*AIM OF THE EXERCISE*. Everything in the listing below must be set down again exactly, apart from the pictures.

*INPUT*.
-- Opening Marker --
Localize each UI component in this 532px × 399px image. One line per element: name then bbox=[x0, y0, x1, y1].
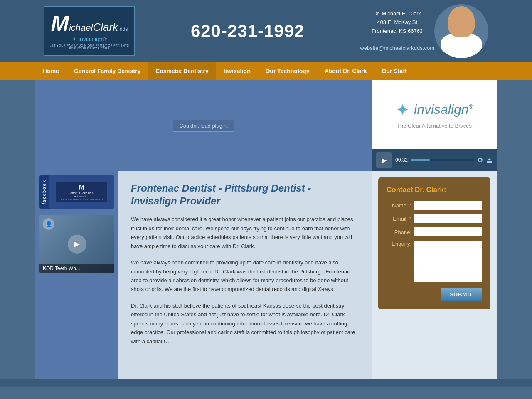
hero-section: Couldn't load plugin. ✦ invisalign® The … bbox=[35, 80, 497, 171]
enquiry-textarea[interactable] bbox=[414, 241, 482, 282]
video-play-icon: ▶ bbox=[68, 235, 86, 254]
name-label: Name: * bbox=[387, 202, 411, 209]
email-label: Email: * bbox=[387, 216, 411, 222]
facebook-content: M ichael Clark dds ✦ invisalign LET YOUR… bbox=[49, 175, 114, 209]
enquiry-row: Enquiry: bbox=[387, 241, 482, 282]
doctor-photo bbox=[434, 4, 488, 58]
contact-info: Dr. Michael E. Clark 403 E. McKay St Fro… bbox=[360, 10, 434, 53]
invisalign-brand-text: invisalign® bbox=[414, 102, 473, 117]
logo-invisalign: ✦ invisalign® bbox=[72, 36, 107, 42]
main-wrapper: Couldn't load plugin. ✦ invisalign® The … bbox=[35, 80, 497, 379]
address-line1: 403 E. McKay St bbox=[360, 18, 434, 27]
facebook-tab: facebook bbox=[39, 175, 49, 209]
video-user-icon: 👤 bbox=[43, 218, 54, 230]
email-link[interactable]: website@michaelclarkdds.com bbox=[360, 45, 434, 51]
content-section: facebook M ichael Clark dds ✦ invisalign… bbox=[35, 171, 497, 379]
invisalign-logo-area: ✦ invisalign® bbox=[396, 100, 473, 119]
phone-row: Phone: bbox=[387, 227, 482, 236]
name-required: * bbox=[409, 202, 411, 209]
facebook-widget[interactable]: facebook M ichael Clark dds ✦ invisalign… bbox=[39, 175, 114, 209]
name-row: Name: * bbox=[387, 201, 482, 210]
sidebar-video-thumb[interactable]: ▶ 👤 KOR Teeth Wh... bbox=[39, 215, 114, 273]
doctor-name: Dr. Michael E. Clark bbox=[360, 10, 434, 18]
submit-button[interactable]: SUBMIT bbox=[441, 288, 482, 301]
video-title-overlay: KOR Teeth Wh... bbox=[39, 264, 114, 273]
sidebar: facebook M ichael Clark dds ✦ invisalign… bbox=[35, 171, 118, 379]
paragraph-2: We have always been commited to providin… bbox=[131, 258, 360, 294]
paragraph-3: Dr. Clark and his staff believe the pati… bbox=[131, 301, 360, 346]
nav-item-invisalign[interactable]: Invisalign bbox=[216, 62, 258, 80]
progress-bar[interactable] bbox=[411, 159, 474, 161]
phone-label: Phone: bbox=[387, 229, 411, 235]
footer-bar bbox=[0, 379, 532, 387]
logo-m: M bbox=[51, 12, 69, 34]
invisalign-banner: ✦ invisalign® The Clear Alternative to B… bbox=[372, 80, 497, 149]
contact-title: Contact Dr. Clark: bbox=[387, 186, 482, 194]
nav-item-general[interactable]: General Family Denistry bbox=[66, 62, 148, 80]
header: M ichael Clark dds ✦ invisalign® LET YOU… bbox=[35, 0, 497, 62]
nav-item-technology[interactable]: Our Technology bbox=[258, 62, 317, 80]
logo-area: M ichael Clark dds ✦ invisalign® LET YOU… bbox=[44, 6, 135, 56]
gear-icon[interactable]: ⚙ bbox=[477, 156, 483, 164]
name-input[interactable] bbox=[414, 201, 482, 210]
phone-area: 620-231-1992 bbox=[135, 21, 360, 41]
phone-number: 620-231-1992 bbox=[135, 21, 360, 41]
logo-box: M ichael Clark dds ✦ invisalign® LET YOU… bbox=[44, 6, 135, 56]
plugin-error: Couldn't load plugin. bbox=[173, 120, 234, 132]
nav-item-cosmetic[interactable]: Cosmetic Dentistry bbox=[148, 62, 216, 80]
logo-dds: dds bbox=[120, 26, 128, 32]
play-button[interactable]: ▶ bbox=[376, 152, 392, 168]
nav-item-home[interactable]: Home bbox=[35, 62, 66, 80]
main-content: Frontenac Dentist - Pittsburg Dentist - … bbox=[118, 171, 372, 379]
doctor-head bbox=[448, 6, 475, 37]
contact-panel: Contact Dr. Clark: Name: * Email: * bbox=[378, 177, 490, 309]
phone-input[interactable] bbox=[414, 227, 482, 236]
nav-item-staff[interactable]: Our Staff bbox=[374, 62, 414, 80]
email-required: * bbox=[409, 216, 411, 222]
logo-tagline: LET YOUR FAMILY JOIN OUR FAMILY OF PATIE… bbox=[49, 44, 129, 50]
hero-right: ✦ invisalign® The Clear Alternative to B… bbox=[372, 80, 497, 171]
logo-ichael: ichael bbox=[69, 22, 93, 33]
nav-bar: Home General Family Denistry Cosmetic De… bbox=[35, 62, 497, 80]
invisalign-tagline: The Clear Alternative to Braces bbox=[397, 123, 472, 129]
nav-wrapper: Home General Family Denistry Cosmetic De… bbox=[0, 62, 532, 80]
video-controls: ▶ 00:32 ⚙ ⏏ bbox=[372, 149, 497, 171]
email-row: Email: * bbox=[387, 214, 482, 223]
facebook-logo: M ichael Clark dds ✦ invisalign LET YOUR… bbox=[56, 182, 106, 202]
page-heading: Frontenac Dentist - Pittsburg Dentist - … bbox=[131, 182, 360, 207]
hero-left: Couldn't load plugin. bbox=[35, 80, 372, 171]
time-display: 00:32 bbox=[395, 157, 408, 163]
progress-fill bbox=[411, 159, 430, 161]
address-line2: Frontenac, KS 66763 bbox=[360, 27, 434, 36]
vimeo-icon[interactable]: ⏏ bbox=[486, 156, 493, 164]
invisalign-star-icon: ✦ bbox=[396, 100, 410, 119]
email-input[interactable] bbox=[414, 214, 482, 223]
content-right: Contact Dr. Clark: Name: * Email: * bbox=[372, 171, 497, 379]
logo-clark-name: Clark bbox=[93, 21, 118, 34]
nav-item-about[interactable]: About Dr. Clark bbox=[317, 62, 374, 80]
enquiry-label: Enquiry: bbox=[387, 241, 411, 247]
paragraph-1: We have always considered it a great hon… bbox=[131, 215, 360, 251]
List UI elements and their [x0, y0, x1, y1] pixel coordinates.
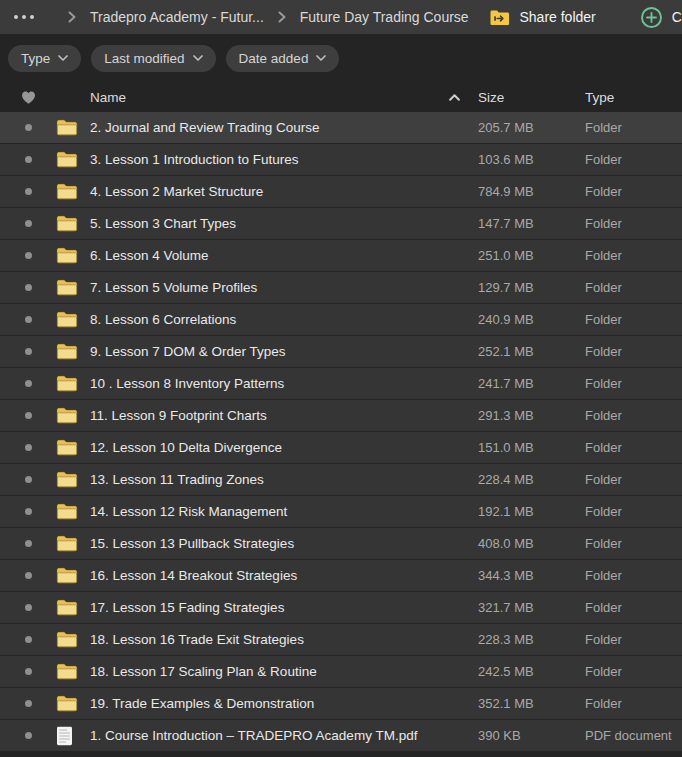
-- Closing Marker --
*REPLY*.
Localize each UI component in this 532px × 399px image. One line per element: name then bbox=[x0, y0, x1, y1].
hero-section: Couldn't load plugin. ✦ invisalign® The … bbox=[35, 80, 497, 171]
enquiry-textarea[interactable] bbox=[414, 241, 482, 282]
video-play-icon: ▶ bbox=[68, 235, 86, 254]
name-label: Name: * bbox=[387, 202, 411, 209]
email-label: Email: * bbox=[387, 216, 411, 222]
facebook-content: M ichael Clark dds ✦ invisalign LET YOUR… bbox=[49, 175, 114, 209]
enquiry-row: Enquiry: bbox=[387, 241, 482, 282]
doctor-photo bbox=[434, 4, 488, 58]
contact-info: Dr. Michael E. Clark 403 E. McKay St Fro… bbox=[360, 10, 434, 53]
invisalign-brand-text: invisalign® bbox=[414, 102, 473, 117]
logo-invisalign: ✦ invisalign® bbox=[72, 36, 107, 42]
main-wrapper: Couldn't load plugin. ✦ invisalign® The … bbox=[35, 80, 497, 379]
address-line1: 403 E. McKay St bbox=[360, 18, 434, 27]
facebook-tab: facebook bbox=[39, 175, 49, 209]
video-user-icon: 👤 bbox=[43, 218, 54, 230]
email-link[interactable]: website@michaelclarkdds.com bbox=[360, 45, 434, 51]
content-section: facebook M ichael Clark dds ✦ invisalign… bbox=[35, 171, 497, 379]
invisalign-logo-area: ✦ invisalign® bbox=[396, 100, 473, 119]
phone-row: Phone: bbox=[387, 227, 482, 236]
name-required: * bbox=[409, 202, 411, 209]
facebook-widget[interactable]: facebook M ichael Clark dds ✦ invisalign… bbox=[39, 175, 114, 209]
name-row: Name: * bbox=[387, 201, 482, 210]
sidebar-video-thumb[interactable]: ▶ 👤 KOR Teeth Wh... bbox=[39, 215, 114, 273]
doctor-name: Dr. Michael E. Clark bbox=[360, 10, 434, 18]
submit-button[interactable]: SUBMIT bbox=[441, 288, 482, 301]
video-title-overlay: KOR Teeth Wh... bbox=[39, 264, 114, 273]
sidebar: facebook M ichael Clark dds ✦ invisalign… bbox=[35, 171, 118, 379]
paragraph-2: We have always been commited to providin… bbox=[131, 258, 360, 294]
paragraph-3: Dr. Clark and his staff believe the pati… bbox=[131, 301, 360, 346]
nav-item-invisalign[interactable]: Invisalign bbox=[216, 62, 258, 80]
progress-bar[interactable] bbox=[411, 159, 474, 161]
phone-label: Phone: bbox=[387, 229, 411, 235]
footer-bar bbox=[0, 379, 532, 387]
logo-m: M bbox=[51, 12, 69, 34]
invisalign-banner: ✦ invisalign® The Clear Alternative to B… bbox=[372, 80, 497, 149]
contact-title: Contact Dr. Clark: bbox=[387, 186, 482, 194]
nav-item-general[interactable]: General Family Denistry bbox=[66, 62, 148, 80]
header: M ichael Clark dds ✦ invisalign® LET YOU… bbox=[35, 0, 497, 62]
nav-item-technology[interactable]: Our Technology bbox=[258, 62, 317, 80]
logo-area: M ichael Clark dds ✦ invisalign® LET YOU… bbox=[44, 6, 135, 56]
gear-icon[interactable]: ⚙ bbox=[477, 156, 483, 164]
name-input[interactable] bbox=[414, 201, 482, 210]
phone-area: 620-231-1992 bbox=[135, 21, 360, 41]
phone-number: 620-231-1992 bbox=[135, 21, 360, 41]
logo-box: M ichael Clark dds ✦ invisalign® LET YOU… bbox=[44, 6, 135, 56]
plugin-error: Couldn't load plugin. bbox=[173, 120, 234, 132]
nav-item-cosmetic[interactable]: Cosmetic Dentistry bbox=[148, 62, 216, 80]
logo-dds: dds bbox=[120, 26, 128, 32]
play-button[interactable]: ▶ bbox=[376, 152, 392, 168]
nav-item-home[interactable]: Home bbox=[35, 62, 66, 80]
main-content: Frontenac Dentist - Pittsburg Dentist - … bbox=[118, 171, 372, 379]
doctor-head bbox=[448, 6, 475, 37]
contact-panel: Contact Dr. Clark: Name: * Email: * bbox=[378, 177, 490, 309]
phone-input[interactable] bbox=[414, 227, 482, 236]
nav-item-staff[interactable]: Our Staff bbox=[374, 62, 414, 80]
email-required: * bbox=[409, 216, 411, 222]
logo-tagline: LET YOUR FAMILY JOIN OUR FAMILY OF PATIE… bbox=[49, 44, 129, 50]
hero-right: ✦ invisalign® The Clear Alternative to B… bbox=[372, 80, 497, 171]
logo-ichael: ichael bbox=[69, 22, 93, 33]
nav-bar: Home General Family Denistry Cosmetic De… bbox=[35, 62, 497, 80]
invisalign-tagline: The Clear Alternative to Braces bbox=[397, 123, 472, 129]
nav-wrapper: Home General Family Denistry Cosmetic De… bbox=[0, 62, 532, 80]
video-controls: ▶ 00:32 ⚙ ⏏ bbox=[372, 149, 497, 171]
email-row: Email: * bbox=[387, 214, 482, 223]
facebook-logo: M ichael Clark dds ✦ invisalign LET YOUR… bbox=[56, 182, 106, 202]
page-heading: Frontenac Dentist - Pittsburg Dentist - … bbox=[131, 182, 360, 207]
hero-left: Couldn't load plugin. bbox=[35, 80, 372, 171]
time-display: 00:32 bbox=[395, 157, 408, 163]
progress-fill bbox=[411, 159, 430, 161]
address-line2: Frontenac, KS 66763 bbox=[360, 27, 434, 36]
vimeo-icon[interactable]: ⏏ bbox=[486, 156, 493, 164]
invisalign-star-icon: ✦ bbox=[396, 100, 410, 119]
email-input[interactable] bbox=[414, 214, 482, 223]
content-right: Contact Dr. Clark: Name: * Email: * bbox=[372, 171, 497, 379]
logo-clark-name: Clark bbox=[93, 21, 118, 34]
nav-item-about[interactable]: About Dr. Clark bbox=[317, 62, 374, 80]
enquiry-label: Enquiry: bbox=[387, 241, 411, 247]
paragraph-1: We have always considered it a great hon… bbox=[131, 215, 360, 251]
List UI elements and their [x0, y0, x1, y1] pixel coordinates.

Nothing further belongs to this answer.